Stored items
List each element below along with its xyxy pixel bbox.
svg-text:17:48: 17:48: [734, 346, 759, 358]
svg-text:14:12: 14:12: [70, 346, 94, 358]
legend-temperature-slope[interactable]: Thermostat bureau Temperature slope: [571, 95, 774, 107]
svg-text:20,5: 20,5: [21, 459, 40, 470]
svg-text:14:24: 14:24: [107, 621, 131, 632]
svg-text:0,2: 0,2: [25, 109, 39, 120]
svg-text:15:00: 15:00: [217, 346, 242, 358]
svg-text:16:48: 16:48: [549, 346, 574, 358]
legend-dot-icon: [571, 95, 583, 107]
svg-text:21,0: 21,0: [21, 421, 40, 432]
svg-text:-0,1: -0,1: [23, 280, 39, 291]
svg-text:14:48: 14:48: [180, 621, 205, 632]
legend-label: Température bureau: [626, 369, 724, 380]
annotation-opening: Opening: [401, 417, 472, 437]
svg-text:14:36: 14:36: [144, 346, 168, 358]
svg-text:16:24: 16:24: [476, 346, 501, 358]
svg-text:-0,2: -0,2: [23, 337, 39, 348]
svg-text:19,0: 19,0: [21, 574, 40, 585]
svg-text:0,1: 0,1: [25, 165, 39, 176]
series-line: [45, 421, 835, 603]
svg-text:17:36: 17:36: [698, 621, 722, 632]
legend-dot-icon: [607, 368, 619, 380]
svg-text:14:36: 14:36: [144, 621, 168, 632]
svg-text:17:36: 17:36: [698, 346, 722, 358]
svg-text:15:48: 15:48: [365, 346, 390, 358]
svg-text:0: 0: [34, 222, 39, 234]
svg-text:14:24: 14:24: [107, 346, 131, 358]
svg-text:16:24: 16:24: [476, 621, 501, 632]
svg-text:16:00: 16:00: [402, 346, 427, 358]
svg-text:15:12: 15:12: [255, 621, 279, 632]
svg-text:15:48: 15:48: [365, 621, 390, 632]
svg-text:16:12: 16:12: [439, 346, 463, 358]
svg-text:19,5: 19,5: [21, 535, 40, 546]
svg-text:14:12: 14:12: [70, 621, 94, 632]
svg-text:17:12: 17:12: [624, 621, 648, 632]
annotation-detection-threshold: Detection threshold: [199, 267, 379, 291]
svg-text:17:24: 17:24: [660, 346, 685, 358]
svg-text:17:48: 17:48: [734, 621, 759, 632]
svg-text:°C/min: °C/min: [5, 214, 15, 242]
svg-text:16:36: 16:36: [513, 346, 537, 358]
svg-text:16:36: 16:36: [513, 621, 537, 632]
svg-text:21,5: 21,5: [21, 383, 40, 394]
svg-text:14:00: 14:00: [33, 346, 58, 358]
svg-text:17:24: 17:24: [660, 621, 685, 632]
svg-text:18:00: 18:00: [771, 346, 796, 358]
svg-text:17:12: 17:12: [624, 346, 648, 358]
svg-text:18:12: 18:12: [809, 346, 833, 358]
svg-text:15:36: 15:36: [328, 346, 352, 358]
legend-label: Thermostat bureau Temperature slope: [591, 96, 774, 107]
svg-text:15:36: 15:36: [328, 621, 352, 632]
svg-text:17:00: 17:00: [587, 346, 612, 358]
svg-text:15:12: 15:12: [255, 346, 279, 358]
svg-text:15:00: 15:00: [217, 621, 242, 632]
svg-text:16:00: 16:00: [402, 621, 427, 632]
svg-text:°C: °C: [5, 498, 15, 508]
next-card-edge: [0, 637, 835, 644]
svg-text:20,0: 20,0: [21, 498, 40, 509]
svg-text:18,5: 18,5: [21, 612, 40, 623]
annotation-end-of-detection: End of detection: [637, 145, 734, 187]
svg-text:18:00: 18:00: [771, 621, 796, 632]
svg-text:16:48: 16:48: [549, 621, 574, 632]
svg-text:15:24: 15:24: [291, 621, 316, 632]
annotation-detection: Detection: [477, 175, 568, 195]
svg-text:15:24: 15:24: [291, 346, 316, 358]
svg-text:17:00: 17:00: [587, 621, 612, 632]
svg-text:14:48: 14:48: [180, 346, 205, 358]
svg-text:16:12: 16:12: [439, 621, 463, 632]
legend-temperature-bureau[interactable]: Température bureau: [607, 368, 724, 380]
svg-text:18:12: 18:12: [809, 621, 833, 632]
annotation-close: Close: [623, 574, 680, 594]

▶ Assignment:
Determine how many lines of the records hold the word "icon", giving only that number.

▶ Solution below:
2